We are in a process of building a health data warehouse. And have been having discussions over the basic structure of the data warehouse. I need your suggestions on pros and cons of the below structures. DWH will be used for reporting and research purpose. It will be a near real time data warehouse with latency time of around 5-10 minutes.
The Source database has one Encounter/visit table. Everything is saved in this table. It's the central table which links everything. So If I need to get a patient's journey in the production database, I just go to the encounter/visit table and see how many times a patient has come for a treatment/has been admitted or went back from emergency, has been admitted from emergency etc.
model 1 ->
Encounter/visit table having the common fields (like encounter_id,arrival_date,care_type etc)
and then further tables can be built as per the encounter types with encounter specific fields : Encounter_Emergency (Emergency specific fields such as emergency diagnosis, triage category etc) Encounter_Inpatient Encounter_outpatient
Model 2 -> Having separate tables as base tables and then create a view on the top which then includes all the encounter types together.
Encounter_Emergency (Emergency specific fields such as emergency diagnosis,triage category etc) Encounter_Inpatient Encounter_outpatient
model 3 ->
Encounter/visit table having all the fields as the source database and views are created as per the encounter types with encounter specific fields :
view_Encounter_Emergency view_Encounter_Inpatient view_Encounter_outpatient
these views can be further combined with the emergency_diagnosis table to get the diagnosis or emergency_alerts table to access the alerts etc.

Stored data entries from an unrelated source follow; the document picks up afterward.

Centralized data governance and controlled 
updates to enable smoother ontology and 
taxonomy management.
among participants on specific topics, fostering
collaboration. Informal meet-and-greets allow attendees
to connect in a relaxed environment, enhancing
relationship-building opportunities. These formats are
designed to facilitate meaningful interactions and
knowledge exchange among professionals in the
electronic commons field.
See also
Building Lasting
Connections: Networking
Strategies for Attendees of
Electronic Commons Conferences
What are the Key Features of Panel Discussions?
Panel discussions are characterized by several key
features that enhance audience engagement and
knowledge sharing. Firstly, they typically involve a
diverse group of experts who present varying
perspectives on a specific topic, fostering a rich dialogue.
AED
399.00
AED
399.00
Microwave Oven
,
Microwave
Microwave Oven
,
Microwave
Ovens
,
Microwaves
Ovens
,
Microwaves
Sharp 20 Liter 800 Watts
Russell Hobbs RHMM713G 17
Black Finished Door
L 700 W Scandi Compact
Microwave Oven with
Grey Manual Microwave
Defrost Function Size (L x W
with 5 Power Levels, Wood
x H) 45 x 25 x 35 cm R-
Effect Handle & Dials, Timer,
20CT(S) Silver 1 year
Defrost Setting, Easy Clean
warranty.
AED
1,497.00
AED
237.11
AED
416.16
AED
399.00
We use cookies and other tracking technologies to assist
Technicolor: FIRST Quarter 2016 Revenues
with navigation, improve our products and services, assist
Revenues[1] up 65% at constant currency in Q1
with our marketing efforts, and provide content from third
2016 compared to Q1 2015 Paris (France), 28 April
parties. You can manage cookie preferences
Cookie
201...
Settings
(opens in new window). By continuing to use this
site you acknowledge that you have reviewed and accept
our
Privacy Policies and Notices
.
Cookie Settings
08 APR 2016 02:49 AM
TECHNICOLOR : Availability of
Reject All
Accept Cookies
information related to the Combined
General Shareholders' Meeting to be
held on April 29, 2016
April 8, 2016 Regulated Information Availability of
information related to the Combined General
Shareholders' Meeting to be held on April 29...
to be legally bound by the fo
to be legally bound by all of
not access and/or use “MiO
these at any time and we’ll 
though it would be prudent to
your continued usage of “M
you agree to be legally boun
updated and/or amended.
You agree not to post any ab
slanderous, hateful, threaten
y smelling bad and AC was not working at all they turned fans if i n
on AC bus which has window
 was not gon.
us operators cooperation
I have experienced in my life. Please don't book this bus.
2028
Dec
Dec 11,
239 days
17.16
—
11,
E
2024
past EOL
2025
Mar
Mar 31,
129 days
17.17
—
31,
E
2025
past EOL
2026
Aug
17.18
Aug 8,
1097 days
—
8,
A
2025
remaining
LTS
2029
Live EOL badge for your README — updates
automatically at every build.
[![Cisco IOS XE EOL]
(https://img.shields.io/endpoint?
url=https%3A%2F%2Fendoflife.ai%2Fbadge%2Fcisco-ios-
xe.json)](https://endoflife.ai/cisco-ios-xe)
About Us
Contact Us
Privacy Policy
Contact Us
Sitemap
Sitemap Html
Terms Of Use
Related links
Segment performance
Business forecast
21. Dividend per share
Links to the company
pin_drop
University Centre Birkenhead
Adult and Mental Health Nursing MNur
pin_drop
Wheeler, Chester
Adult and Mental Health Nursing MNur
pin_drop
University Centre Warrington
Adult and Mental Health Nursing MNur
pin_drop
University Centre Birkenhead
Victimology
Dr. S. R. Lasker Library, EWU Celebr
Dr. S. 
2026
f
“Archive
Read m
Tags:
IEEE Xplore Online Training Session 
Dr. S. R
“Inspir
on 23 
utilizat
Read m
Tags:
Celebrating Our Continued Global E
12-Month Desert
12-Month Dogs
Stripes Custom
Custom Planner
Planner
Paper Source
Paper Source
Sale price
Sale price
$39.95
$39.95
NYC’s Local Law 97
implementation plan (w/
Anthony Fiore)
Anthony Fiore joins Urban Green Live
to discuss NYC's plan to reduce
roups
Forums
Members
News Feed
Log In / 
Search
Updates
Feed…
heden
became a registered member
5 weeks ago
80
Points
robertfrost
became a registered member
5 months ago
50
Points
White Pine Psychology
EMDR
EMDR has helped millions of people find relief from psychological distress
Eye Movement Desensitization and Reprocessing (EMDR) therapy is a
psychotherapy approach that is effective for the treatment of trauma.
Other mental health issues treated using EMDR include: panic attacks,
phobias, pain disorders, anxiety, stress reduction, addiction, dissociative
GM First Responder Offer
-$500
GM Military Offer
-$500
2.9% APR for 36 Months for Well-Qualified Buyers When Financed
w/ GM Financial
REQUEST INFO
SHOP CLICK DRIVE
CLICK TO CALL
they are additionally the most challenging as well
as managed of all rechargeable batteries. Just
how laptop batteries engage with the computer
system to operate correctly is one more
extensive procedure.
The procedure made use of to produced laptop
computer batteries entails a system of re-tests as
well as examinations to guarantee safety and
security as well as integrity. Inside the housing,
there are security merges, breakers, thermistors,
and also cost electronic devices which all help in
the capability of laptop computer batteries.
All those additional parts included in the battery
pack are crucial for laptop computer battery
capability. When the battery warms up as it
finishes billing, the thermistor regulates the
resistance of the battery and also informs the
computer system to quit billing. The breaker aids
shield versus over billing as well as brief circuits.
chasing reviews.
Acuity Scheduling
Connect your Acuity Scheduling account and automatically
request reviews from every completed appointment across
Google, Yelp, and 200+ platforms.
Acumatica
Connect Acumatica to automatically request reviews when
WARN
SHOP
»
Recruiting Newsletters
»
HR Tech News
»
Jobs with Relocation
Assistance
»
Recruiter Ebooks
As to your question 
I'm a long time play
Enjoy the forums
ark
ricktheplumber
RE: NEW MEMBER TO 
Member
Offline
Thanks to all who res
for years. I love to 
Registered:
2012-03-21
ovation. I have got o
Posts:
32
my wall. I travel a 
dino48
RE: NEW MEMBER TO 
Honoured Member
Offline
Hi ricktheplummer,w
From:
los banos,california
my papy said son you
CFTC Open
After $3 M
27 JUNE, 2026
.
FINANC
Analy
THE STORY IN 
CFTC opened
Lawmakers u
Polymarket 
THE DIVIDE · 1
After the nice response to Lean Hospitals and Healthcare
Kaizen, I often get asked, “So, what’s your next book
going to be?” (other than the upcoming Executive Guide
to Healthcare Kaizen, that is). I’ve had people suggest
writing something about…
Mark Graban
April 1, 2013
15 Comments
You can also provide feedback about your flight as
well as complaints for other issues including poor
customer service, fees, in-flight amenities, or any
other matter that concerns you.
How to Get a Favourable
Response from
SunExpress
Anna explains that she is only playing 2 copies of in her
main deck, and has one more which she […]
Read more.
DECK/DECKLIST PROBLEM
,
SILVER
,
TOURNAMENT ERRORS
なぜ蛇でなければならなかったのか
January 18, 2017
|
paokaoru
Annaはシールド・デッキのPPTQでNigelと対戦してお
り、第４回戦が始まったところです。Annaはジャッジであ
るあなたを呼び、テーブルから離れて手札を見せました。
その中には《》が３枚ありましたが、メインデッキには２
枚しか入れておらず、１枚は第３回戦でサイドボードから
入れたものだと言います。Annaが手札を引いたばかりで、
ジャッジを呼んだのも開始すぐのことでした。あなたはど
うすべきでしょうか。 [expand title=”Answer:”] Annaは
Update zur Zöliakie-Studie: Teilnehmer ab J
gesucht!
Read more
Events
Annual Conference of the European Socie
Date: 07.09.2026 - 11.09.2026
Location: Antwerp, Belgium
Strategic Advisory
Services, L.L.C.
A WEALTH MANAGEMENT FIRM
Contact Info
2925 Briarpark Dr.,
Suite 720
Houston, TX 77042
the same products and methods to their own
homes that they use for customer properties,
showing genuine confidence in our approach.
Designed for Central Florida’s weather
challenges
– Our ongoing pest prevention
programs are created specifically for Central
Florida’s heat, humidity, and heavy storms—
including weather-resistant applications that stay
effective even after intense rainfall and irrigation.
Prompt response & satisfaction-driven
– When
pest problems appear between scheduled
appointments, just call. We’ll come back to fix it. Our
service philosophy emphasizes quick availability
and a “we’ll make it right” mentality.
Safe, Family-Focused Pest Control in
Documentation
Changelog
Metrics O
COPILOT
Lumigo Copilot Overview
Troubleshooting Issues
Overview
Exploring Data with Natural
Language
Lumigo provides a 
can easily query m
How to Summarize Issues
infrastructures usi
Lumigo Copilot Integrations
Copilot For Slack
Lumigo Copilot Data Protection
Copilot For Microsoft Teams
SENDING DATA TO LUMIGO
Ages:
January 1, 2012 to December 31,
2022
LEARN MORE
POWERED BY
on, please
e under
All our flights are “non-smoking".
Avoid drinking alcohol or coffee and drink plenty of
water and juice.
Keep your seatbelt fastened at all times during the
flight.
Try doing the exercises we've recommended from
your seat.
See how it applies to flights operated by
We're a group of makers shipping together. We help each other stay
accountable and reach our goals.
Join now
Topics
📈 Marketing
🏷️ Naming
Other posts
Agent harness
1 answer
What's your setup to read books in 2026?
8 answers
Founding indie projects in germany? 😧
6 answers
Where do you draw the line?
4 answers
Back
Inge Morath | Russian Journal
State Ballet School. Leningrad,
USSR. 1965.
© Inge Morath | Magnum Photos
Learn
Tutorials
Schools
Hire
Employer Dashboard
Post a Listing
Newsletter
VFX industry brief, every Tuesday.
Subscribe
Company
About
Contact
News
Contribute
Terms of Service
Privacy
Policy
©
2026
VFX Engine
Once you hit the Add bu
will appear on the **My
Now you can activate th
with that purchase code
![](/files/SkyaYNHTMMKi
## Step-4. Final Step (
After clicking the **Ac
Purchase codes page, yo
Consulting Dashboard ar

A prime consideration would be how often there will be additions, deletions, or alterations to Encounter Types.
Model B will require extensive rework in advance of any such change just to make sure the data continues to be captured. Either of the other two models will continue to capture reclassed data, but will require rework to report on it.
As between A and C, the question becomes traffic. Views are comparatively easy to spin up/down, but they'll be putting load on that big base table. That might be acceptable if the DW won't have tons of load on it. But if there will be extensive reporting (Pro Tip there's always more extensive reporting than the business tells you there will be), it may be more advantageous to break the data out into stand alone tables.
There is, of course, ETL overhead to maintaining all of those tables.
For speed of delivery, perhaps build Model C, but architect Model A in case consumption requires the more robust model. For the record, you could build Views that don't have any kind of vw_
prefix, or any other identifier in their names that lets users know that they're views. Then, later, you can replace them with tables of the same name, and legacy queries against the old views will continue to work. I've done just the same thing in the opposite direction, sneaking in views to replace redundant tables.